▶ **Action item**
Each line in the entries below that holds the word "left" belongs in the answer.

Data items
+++

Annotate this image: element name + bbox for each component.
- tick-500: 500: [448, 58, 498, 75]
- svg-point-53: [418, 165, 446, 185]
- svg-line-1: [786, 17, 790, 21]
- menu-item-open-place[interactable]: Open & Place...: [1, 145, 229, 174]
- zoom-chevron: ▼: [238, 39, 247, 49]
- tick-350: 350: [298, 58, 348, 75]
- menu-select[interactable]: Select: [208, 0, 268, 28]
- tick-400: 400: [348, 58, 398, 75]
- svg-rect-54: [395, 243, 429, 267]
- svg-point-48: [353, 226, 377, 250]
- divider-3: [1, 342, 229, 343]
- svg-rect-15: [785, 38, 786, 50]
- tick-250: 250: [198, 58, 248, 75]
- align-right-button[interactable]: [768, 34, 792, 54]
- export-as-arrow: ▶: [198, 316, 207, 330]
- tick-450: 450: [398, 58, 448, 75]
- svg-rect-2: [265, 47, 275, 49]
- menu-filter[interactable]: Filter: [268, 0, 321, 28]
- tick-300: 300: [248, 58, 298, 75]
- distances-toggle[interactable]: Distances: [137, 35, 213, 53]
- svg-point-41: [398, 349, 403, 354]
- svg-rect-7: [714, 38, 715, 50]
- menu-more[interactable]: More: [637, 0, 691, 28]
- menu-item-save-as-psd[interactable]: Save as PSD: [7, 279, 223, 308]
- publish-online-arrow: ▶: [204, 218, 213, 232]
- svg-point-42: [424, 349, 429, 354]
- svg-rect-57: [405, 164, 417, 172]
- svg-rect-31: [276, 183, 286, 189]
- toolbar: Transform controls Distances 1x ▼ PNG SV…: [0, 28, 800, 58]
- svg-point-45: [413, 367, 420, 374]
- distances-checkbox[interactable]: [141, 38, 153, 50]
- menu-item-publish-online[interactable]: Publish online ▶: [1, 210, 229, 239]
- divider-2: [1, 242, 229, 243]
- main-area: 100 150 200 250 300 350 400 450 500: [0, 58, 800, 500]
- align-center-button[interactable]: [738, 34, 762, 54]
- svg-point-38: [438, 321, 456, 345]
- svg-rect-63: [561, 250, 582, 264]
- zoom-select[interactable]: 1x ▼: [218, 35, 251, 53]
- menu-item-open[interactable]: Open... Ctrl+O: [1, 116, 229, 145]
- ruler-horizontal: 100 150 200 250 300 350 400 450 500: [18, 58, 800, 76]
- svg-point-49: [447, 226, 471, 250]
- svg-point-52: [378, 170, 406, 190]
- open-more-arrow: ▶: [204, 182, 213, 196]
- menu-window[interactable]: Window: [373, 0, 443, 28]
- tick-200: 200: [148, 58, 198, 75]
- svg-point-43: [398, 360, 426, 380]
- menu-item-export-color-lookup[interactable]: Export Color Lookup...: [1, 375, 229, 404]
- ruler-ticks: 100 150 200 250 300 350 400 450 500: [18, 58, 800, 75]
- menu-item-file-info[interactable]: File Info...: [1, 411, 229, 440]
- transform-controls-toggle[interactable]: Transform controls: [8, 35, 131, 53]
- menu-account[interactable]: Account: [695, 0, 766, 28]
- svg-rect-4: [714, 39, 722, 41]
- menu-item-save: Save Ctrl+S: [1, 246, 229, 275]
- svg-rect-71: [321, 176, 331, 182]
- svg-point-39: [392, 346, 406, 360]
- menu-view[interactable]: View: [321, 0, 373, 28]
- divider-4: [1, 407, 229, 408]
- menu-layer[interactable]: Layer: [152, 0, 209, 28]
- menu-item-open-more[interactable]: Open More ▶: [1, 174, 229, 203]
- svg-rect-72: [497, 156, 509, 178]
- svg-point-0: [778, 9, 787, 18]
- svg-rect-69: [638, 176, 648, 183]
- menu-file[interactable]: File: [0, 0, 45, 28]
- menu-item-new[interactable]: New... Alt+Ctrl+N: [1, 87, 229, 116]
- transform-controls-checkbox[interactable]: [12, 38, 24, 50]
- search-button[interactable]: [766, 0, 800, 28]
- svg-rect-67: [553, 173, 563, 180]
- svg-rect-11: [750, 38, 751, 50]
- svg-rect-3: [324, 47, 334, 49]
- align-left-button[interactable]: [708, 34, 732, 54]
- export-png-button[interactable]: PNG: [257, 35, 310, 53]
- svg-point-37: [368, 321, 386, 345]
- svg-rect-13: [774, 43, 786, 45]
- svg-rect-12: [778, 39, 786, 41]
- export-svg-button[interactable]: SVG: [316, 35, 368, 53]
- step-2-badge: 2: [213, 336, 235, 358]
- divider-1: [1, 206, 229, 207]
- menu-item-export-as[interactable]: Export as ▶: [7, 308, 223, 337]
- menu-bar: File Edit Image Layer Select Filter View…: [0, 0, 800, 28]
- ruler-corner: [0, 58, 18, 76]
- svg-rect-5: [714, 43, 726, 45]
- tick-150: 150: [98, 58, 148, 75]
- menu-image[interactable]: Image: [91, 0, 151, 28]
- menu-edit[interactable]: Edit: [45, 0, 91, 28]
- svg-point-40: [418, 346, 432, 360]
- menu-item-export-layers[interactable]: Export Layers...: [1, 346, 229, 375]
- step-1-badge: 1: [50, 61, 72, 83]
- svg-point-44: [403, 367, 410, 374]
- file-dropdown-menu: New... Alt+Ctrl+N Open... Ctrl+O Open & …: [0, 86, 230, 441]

+++

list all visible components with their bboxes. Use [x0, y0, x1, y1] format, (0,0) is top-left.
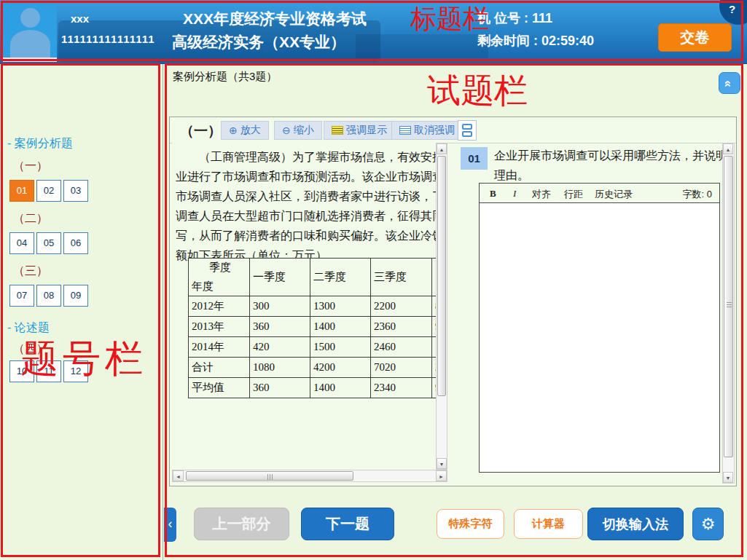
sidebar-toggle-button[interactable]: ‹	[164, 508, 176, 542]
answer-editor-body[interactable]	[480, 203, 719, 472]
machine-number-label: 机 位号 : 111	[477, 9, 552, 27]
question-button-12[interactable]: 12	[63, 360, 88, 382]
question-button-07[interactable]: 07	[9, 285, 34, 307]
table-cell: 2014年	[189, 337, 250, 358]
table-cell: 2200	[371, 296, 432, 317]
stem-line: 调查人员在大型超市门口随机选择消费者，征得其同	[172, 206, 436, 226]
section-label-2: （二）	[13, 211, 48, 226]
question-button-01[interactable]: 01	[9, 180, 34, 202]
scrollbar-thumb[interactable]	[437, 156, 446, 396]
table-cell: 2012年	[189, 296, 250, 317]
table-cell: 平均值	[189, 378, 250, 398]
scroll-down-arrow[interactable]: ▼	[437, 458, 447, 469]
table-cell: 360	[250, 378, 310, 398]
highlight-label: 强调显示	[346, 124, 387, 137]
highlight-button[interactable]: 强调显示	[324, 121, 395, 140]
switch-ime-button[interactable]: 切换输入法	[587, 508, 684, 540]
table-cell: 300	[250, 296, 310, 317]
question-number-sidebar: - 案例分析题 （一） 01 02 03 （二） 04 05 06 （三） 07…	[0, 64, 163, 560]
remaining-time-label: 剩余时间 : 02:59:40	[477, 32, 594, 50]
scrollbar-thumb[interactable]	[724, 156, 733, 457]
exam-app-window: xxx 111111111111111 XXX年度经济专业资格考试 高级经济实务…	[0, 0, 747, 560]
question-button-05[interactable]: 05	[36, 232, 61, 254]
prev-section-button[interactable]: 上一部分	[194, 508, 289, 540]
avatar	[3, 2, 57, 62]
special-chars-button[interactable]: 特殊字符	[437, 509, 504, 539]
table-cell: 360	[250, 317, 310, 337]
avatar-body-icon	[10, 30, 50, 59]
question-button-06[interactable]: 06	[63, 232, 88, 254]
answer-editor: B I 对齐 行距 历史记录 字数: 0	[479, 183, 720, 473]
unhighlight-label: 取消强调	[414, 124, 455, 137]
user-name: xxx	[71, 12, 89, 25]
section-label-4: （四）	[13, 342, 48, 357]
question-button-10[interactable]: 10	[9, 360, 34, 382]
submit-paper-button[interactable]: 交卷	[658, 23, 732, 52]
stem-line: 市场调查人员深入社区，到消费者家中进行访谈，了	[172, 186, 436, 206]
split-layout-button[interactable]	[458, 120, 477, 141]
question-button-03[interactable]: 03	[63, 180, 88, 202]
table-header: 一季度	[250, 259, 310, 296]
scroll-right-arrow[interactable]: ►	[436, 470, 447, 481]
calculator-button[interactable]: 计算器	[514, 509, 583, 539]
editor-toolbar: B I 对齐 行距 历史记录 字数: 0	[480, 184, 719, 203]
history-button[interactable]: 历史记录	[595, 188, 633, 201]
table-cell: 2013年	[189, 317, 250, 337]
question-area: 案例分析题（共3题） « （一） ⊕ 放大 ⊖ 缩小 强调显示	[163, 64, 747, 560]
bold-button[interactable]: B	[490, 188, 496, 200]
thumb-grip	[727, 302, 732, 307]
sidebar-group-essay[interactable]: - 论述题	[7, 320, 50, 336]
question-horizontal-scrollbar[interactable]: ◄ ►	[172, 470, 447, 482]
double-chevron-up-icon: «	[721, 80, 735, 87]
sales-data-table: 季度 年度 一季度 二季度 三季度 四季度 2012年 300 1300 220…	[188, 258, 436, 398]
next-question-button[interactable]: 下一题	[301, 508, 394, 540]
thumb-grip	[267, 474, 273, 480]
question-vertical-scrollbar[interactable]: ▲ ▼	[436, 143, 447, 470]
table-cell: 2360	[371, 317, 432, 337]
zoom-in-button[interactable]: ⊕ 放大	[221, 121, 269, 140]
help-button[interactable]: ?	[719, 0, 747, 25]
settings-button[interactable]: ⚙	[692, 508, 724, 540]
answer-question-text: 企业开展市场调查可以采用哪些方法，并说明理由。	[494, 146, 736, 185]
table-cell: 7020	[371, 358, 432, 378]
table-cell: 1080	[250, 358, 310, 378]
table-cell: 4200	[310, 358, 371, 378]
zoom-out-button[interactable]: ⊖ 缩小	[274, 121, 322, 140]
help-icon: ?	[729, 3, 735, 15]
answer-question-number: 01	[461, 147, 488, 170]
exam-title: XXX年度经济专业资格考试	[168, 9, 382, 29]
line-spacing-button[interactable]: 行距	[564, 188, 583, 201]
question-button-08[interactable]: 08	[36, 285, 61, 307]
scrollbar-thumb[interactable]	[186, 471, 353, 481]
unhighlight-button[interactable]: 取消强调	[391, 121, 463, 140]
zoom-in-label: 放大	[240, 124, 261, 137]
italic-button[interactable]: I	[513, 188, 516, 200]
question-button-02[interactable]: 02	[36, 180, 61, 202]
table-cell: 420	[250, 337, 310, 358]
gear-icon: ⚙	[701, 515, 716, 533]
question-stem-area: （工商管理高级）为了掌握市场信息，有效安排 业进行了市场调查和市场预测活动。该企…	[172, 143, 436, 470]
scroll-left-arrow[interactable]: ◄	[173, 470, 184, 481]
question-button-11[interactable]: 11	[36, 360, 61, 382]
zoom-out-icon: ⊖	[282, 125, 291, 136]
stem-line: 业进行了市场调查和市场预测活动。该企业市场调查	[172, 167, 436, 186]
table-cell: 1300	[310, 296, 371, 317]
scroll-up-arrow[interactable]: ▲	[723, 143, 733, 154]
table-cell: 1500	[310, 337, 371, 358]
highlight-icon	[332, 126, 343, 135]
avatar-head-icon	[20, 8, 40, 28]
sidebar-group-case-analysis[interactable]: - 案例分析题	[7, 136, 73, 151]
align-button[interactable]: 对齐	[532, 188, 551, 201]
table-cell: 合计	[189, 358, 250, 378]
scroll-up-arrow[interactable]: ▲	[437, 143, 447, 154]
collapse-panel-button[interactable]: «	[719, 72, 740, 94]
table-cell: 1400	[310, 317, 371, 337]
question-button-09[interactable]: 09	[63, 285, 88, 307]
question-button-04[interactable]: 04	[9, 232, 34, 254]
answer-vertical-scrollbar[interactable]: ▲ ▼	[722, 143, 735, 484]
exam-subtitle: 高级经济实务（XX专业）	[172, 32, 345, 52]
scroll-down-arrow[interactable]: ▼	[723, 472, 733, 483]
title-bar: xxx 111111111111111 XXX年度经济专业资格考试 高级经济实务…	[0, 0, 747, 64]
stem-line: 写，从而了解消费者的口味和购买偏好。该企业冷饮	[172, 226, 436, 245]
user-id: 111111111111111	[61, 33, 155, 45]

+++

▶ **Your solution**
- align-left-button[interactable]: [708, 34, 732, 54]
list all visible components with their bboxes. Use [x0, y0, x1, y1] format, (0,0) is top-left.
scroll-left-arrow[interactable]: ◄	[173, 470, 184, 481]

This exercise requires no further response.